EXERCISE REQUIREMENTS - Locate the line containing "только заложники, но и ребята из спецназ" in the data below. Reproduce it and every following line up to the end, exactly as given.

INFORMATION SHOWN -
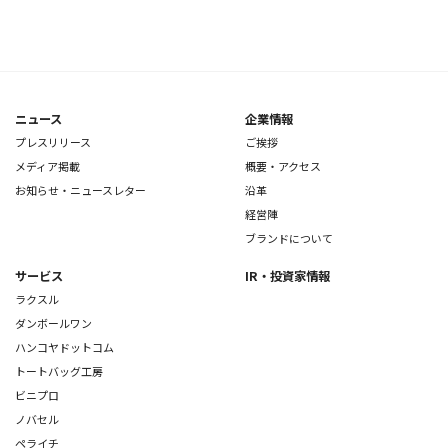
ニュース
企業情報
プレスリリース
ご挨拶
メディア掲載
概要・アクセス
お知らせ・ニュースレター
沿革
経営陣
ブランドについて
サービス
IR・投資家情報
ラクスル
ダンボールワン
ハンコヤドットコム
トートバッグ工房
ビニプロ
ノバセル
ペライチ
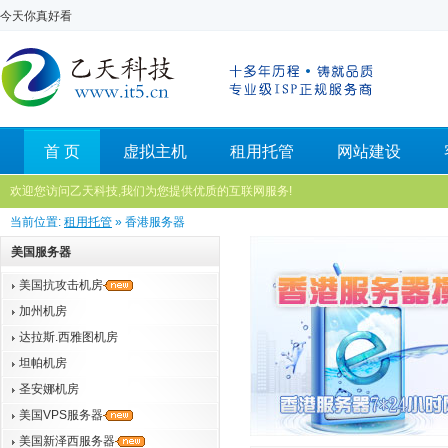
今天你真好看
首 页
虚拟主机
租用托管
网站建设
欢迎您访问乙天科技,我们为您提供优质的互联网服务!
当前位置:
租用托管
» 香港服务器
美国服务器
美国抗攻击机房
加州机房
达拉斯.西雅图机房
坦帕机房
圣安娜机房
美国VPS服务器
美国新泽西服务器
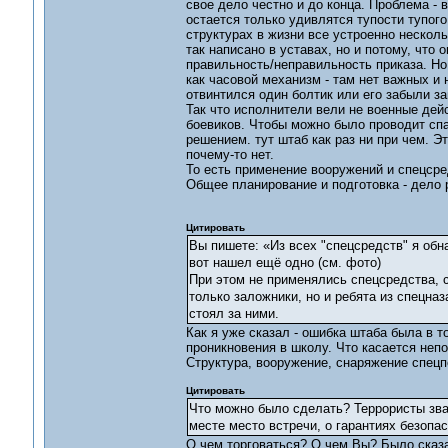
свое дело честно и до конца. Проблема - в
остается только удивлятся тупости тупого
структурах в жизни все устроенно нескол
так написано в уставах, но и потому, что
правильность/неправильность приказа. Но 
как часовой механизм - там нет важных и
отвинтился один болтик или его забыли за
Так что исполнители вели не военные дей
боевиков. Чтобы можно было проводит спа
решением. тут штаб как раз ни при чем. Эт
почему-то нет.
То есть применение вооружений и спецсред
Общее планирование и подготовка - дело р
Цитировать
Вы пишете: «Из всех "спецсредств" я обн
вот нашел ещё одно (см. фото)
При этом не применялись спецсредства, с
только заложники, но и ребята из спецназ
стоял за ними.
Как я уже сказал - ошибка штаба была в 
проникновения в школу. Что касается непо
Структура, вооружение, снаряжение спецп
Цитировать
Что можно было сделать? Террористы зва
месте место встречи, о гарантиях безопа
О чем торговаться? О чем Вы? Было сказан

EXERCISE ANSWER -
только заложники, но и ребята из спецназ
стоял за ними.
Как я уже сказал - ошибка штаба была в 
проникновения в школу. Что касается непо
Структура, вооружение, снаряжение спецп
Цитировать
Что можно было сделать? Террористы зва
месте место встречи, о гарантиях безопа
О чем торговаться? О чем Вы? Было сказан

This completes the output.